- [Task description] Where a line of the records holds the string "ชเศรษฐก", copy that line.

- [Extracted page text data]
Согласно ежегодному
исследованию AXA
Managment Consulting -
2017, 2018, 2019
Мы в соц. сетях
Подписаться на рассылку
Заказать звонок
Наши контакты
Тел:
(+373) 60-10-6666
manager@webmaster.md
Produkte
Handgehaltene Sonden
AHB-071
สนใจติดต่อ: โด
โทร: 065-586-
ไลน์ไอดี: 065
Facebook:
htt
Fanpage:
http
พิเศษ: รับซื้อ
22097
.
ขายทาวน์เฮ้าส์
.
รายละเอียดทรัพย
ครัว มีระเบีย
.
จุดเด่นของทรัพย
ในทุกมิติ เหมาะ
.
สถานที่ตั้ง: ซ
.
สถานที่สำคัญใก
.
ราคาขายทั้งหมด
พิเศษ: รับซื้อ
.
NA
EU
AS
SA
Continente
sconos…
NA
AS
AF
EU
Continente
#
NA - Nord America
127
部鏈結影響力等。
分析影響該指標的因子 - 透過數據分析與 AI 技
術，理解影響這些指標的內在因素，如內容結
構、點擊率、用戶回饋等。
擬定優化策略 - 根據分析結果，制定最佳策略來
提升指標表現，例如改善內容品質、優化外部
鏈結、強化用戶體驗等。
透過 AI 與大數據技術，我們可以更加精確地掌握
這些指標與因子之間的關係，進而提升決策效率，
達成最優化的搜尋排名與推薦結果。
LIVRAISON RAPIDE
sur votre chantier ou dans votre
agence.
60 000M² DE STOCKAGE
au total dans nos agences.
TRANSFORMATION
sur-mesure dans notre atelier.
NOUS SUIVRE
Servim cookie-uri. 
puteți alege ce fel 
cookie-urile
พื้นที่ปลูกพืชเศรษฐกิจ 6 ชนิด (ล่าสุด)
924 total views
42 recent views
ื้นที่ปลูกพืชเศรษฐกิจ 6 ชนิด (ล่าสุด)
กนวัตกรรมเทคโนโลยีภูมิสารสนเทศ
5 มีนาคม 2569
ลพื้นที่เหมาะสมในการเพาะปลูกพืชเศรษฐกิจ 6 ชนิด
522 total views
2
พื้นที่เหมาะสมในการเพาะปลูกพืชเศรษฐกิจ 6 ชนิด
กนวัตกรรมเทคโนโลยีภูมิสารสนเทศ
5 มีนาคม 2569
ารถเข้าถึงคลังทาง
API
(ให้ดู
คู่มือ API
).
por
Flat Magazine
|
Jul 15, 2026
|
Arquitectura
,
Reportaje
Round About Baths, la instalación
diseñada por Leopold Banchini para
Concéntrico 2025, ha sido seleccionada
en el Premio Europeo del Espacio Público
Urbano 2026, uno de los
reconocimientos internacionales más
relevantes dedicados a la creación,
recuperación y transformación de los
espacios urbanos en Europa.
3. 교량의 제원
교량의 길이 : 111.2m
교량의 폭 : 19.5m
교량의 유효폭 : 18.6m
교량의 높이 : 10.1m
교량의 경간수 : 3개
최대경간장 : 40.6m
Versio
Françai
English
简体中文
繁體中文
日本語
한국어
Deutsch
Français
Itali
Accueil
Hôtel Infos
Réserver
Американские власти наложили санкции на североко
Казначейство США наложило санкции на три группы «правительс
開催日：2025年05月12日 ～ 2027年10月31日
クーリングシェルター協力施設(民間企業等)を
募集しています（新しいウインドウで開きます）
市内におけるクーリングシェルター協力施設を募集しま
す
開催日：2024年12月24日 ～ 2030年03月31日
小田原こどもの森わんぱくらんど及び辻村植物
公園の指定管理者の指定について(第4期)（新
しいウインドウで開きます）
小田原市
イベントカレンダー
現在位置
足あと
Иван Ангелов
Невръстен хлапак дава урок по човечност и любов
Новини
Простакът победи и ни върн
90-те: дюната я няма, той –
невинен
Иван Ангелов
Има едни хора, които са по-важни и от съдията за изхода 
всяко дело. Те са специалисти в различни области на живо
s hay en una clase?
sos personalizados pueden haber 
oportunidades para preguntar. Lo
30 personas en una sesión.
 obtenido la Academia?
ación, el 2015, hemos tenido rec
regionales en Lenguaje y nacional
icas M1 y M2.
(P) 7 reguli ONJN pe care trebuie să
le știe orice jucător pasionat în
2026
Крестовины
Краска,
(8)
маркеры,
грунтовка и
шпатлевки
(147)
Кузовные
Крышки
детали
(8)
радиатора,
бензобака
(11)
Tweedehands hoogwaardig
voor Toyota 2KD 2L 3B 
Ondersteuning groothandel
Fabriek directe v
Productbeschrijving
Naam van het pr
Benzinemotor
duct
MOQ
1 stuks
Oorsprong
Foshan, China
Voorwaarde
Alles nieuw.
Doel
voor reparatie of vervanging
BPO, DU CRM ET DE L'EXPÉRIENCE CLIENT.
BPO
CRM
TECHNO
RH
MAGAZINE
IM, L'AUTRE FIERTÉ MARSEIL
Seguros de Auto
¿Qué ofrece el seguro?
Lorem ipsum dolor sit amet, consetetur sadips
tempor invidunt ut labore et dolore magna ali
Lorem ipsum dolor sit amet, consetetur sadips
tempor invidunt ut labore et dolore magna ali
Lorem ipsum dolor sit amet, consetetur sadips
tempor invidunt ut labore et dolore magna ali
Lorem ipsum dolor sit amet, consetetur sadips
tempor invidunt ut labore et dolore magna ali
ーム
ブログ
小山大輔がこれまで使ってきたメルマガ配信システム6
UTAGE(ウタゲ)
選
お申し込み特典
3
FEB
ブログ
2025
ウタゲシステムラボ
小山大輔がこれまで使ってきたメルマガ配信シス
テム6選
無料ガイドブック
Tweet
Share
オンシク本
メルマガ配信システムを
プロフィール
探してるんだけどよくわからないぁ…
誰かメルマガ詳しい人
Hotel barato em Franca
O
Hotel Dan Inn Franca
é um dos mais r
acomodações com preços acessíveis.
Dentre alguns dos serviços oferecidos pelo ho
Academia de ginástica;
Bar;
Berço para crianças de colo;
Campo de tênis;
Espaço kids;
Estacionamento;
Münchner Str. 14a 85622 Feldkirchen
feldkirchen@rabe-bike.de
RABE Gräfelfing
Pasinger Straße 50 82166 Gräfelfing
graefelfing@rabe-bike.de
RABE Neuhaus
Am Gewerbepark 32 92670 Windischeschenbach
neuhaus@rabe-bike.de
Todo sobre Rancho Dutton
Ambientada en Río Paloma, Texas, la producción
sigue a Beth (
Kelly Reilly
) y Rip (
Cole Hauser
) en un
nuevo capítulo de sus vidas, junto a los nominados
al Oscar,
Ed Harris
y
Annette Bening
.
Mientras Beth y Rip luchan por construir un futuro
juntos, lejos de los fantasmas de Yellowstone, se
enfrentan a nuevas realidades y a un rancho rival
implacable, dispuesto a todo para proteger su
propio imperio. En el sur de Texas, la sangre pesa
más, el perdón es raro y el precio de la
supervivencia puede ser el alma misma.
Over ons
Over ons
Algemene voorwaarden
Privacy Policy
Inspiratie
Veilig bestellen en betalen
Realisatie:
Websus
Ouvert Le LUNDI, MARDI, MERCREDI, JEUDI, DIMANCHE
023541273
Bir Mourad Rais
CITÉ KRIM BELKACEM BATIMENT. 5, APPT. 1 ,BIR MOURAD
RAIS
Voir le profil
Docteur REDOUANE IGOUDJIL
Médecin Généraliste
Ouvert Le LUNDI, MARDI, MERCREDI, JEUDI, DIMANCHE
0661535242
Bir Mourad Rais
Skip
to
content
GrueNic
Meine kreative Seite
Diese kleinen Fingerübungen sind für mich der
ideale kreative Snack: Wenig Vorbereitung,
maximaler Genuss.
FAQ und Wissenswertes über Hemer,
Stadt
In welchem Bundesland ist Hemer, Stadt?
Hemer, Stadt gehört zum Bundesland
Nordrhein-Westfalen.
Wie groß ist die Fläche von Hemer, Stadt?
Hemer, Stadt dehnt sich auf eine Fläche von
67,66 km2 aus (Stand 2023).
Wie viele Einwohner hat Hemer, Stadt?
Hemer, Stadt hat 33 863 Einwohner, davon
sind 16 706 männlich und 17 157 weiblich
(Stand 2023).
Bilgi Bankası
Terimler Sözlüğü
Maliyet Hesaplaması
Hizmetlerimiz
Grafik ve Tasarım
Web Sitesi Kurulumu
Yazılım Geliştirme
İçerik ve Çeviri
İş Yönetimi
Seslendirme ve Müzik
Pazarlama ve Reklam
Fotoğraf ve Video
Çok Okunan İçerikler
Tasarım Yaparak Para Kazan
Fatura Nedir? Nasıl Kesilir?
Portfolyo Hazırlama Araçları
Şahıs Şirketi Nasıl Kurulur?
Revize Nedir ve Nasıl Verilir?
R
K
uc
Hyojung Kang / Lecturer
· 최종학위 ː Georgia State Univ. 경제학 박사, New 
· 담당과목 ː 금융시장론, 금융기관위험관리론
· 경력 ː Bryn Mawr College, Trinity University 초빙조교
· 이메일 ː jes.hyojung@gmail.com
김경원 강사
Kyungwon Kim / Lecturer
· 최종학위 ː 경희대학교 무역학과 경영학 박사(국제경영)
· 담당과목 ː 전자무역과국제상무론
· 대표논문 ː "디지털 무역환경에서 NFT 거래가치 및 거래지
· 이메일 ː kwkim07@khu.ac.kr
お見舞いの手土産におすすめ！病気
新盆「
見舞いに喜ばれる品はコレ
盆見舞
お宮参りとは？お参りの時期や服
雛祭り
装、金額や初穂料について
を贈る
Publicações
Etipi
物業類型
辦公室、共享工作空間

- [Completed exercise]
พื้นที่ปลูกพืชเศรษฐกิจ 6 ชนิด (ล่าสุด)
ื้นที่ปลูกพืชเศรษฐกิจ 6 ชนิด (ล่าสุด)
ลพื้นที่เหมาะสมในการเพาะปลูกพืชเศรษฐกิจ 6 ชนิด
พื้นที่เหมาะสมในการเพาะปลูกพืชเศรษฐกิจ 6 ชนิด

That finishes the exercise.